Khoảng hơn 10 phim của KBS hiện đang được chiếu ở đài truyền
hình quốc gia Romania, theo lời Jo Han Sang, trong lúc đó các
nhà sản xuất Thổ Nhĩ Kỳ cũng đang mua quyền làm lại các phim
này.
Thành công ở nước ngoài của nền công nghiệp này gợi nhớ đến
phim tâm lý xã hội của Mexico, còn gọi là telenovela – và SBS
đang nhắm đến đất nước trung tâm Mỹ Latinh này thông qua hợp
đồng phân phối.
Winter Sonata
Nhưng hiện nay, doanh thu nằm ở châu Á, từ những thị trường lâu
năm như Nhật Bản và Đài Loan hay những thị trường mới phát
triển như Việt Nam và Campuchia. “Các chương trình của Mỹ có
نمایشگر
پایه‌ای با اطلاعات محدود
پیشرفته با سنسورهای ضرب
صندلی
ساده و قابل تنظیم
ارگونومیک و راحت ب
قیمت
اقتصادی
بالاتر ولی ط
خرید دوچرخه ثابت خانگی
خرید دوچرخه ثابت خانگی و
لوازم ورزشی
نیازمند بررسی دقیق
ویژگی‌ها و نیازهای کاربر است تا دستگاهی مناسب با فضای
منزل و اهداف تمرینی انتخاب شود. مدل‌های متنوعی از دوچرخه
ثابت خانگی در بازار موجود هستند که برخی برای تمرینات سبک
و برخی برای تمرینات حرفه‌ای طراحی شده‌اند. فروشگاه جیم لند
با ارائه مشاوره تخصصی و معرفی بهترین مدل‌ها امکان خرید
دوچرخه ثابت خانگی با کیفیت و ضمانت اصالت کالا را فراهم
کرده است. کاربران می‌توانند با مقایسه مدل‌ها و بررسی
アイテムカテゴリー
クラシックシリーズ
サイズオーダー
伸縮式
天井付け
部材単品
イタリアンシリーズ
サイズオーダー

════════════════

WHAT IS REQUIRED:
All entries are to be returned word for word.

TASK RESPONSE:
Khoảng hơn 10 phim của KBS hiện đang được chiếu ở đài truyền
hình quốc gia Romania, theo lời Jo Han Sang, trong lúc đó các
nhà sản xuất Thổ Nhĩ Kỳ cũng đang mua quyền làm lại các phim
này.
Thành công ở nước ngoài của nền công nghiệp này gợi nhớ đến
phim tâm lý xã hội của Mexico, còn gọi là telenovela – và SBS
đang nhắm đến đất nước trung tâm Mỹ Latinh này thông qua hợp
đồng phân phối.
Winter Sonata
Nhưng hiện nay, doanh thu nằm ở châu Á, từ những thị trường lâu
năm như Nhật Bản và Đài Loan hay những thị trường mới phát
triển như Việt Nam và Campuchia. “Các chương trình của Mỹ có
نمایشگر
پایه‌ای با اطلاعات محدود
پیشرفته با سنسورهای ضرب
صندلی
ساده و قابل تنظیم
ارگونومیک و راحت ب
قیمت
اقتصادی
بالاتر ولی ط
خرید دوچرخه ثابت خانگی
خرید دوچرخه ثابت خانگی و
لوازم ورزشی
نیازمند بررسی دقیق
ویژگی‌ها و نیازهای کاربر است تا دستگاهی مناسب با فضای
منزل و اهداف تمرینی انتخاب شود. مدل‌های متنوعی از دوچرخه
ثابت خانگی در بازار موجود هستند که برخی برای تمرینات سبک
و برخی برای تمرینات حرفه‌ای طراحی شده‌اند. فروشگاه جیم لند
با ارائه مشاوره تخصصی و معرفی بهترین مدل‌ها امکان خرید
دوچرخه ثابت خانگی با کیفیت و ضمانت اصالت کالا را فراهم
کرده است. کاربران می‌توانند با مقایسه مدل‌ها و بررسی
アイテムカテゴリー
クラシックシリーズ
サイズオーダー
伸縮式
天井付け
部材単品
イタリアンシリーズ
サイズオーダー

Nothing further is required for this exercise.